福島のニュース

<双葉町長選>前回と一転 無投票濃厚

 東京電力福島第1原発事故で全町避難している福島県双葉町の任期満了に伴う町長選は19日、告示される。立候補を表明したのは無所属の現職で再選を目指す伊沢史朗氏(58)だけ。当時の町長に対する町議会の不信任決議に始まる混乱の中、4人が立った前回から一転し、無投票の可能性が高まっている。
 伊沢氏は昨年12月の町議会で立候補を表明。町内の早期除染や市街地再生、復興産業拠点への企業誘致などを公約に掲げる。

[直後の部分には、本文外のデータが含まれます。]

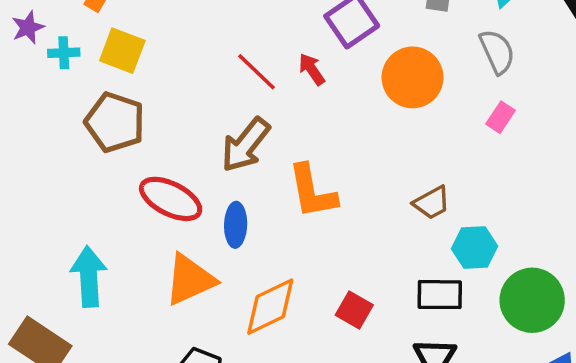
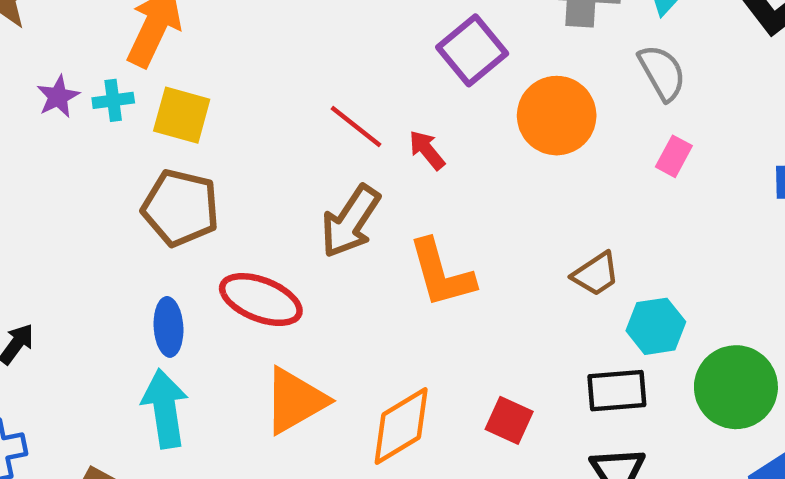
cyan cross: (64, 53) -> (113, 100), moved
red arrow: (312, 69) -> (427, 150), moved
blue ellipse: (236, 225) -> (168, 327), moved

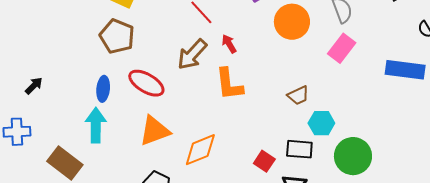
red arrow: (427, 150) -> (229, 44), moved
pink rectangle: (674, 156) -> (342, 48), size x1.6
red square: (509, 420) -> (264, 161), moved

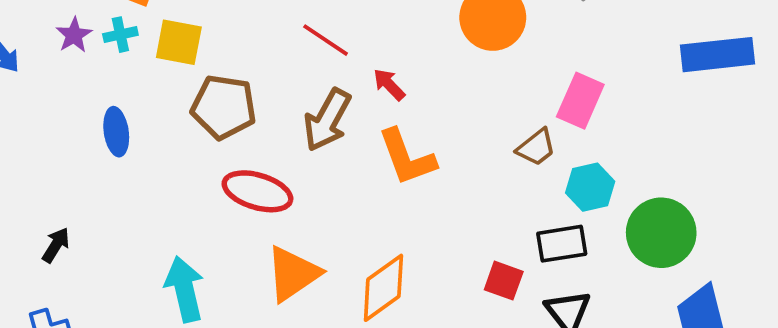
brown pentagon: (117, 36) -> (224, 107), moved
pink rectangle: (342, 48) -> (580, 101), moved
blue ellipse: (103, 89) -> (116, 132), moved

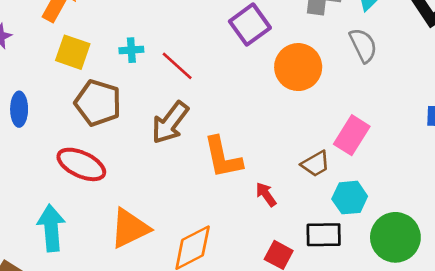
cyan cross: (120, 35) -> (131, 50), moved
red arrow: (389, 85) -> (266, 194), moved
red ellipse: (257, 191) -> (81, 164), moved

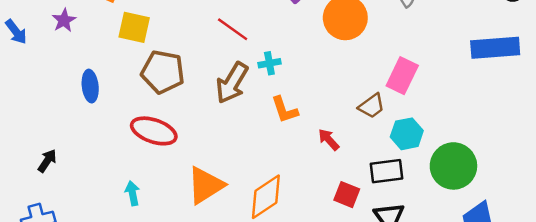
cyan cross: (131, 50) -> (269, 63), moved
orange L-shape: (223, 157) -> (285, 110), size x0.7
cyan arrow: (51, 228) -> (132, 193), size x0.6

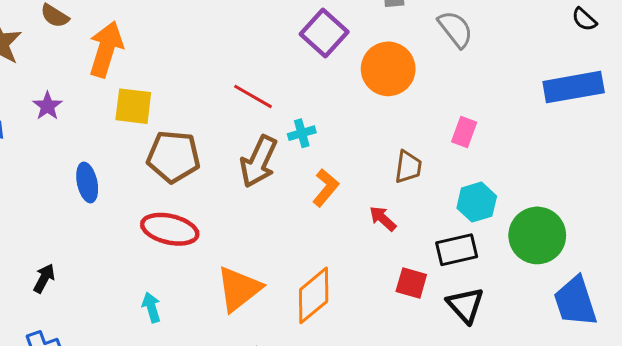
pink rectangle: (402, 76) -> (464, 132), size x0.7
brown trapezoid: (372, 106) -> (408, 167), moved, turned -40
orange L-shape: (285, 110) -> (326, 188), turned -116

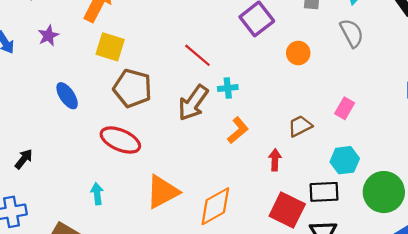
orange circle: (388, 69) -> (298, 53), size x0.6
brown trapezoid: (408, 167) -> (300, 126), turned -135
blue ellipse: (87, 183) -> (67, 96), turned -32
red arrow: (383, 219) -> (275, 160), turned 40
red square: (411, 283) -> (287, 210), size x1.5

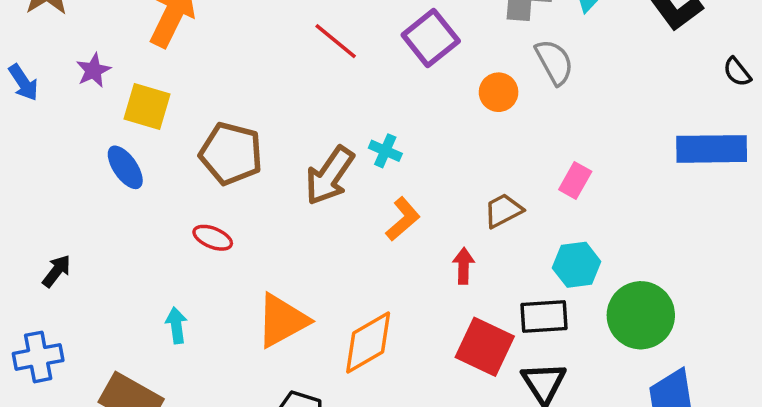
gray semicircle: (352, 33) -> (554, 62), moved
yellow square: (110, 47) -> (147, 106), moved
red line: (197, 55) -> (336, 41), moved
cyan cross: (228, 88) -> (385, 151), turned 30
red ellipse: (120, 140) -> (213, 238), size x0.6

 埼玉県に役場が避難中だった前回は、異例の経過をたどった。原発事故対応を巡り、町議会が当時の町長の不信任決議案を可決。町長は対抗して議会を解散しながら、町議選の告示前日に突然、辞表を出した。出直し町長選でも「出ない」「出る」と発言を変え、告示当日に出馬を断念した。
 当時の町長選には一時、6人が名乗りを上げ、立候補した4人のうち2人は町に直接縁がなかった。
 今回は淡々と告示日が近づくが、伊沢氏陣営は「前回が前回だけに何があるか分からない」と引き締める。
 町議選も同時に告示され、定数と同じ8人が立候補の意思を示す。前回も無投票が見込まれたが、告示日午後に想定外の1人が届け出て選挙戦に突入した。
 町長選、町議選とも選挙戦になった場合、投開票は29日。昨年12月1日現在の有権者は5290人。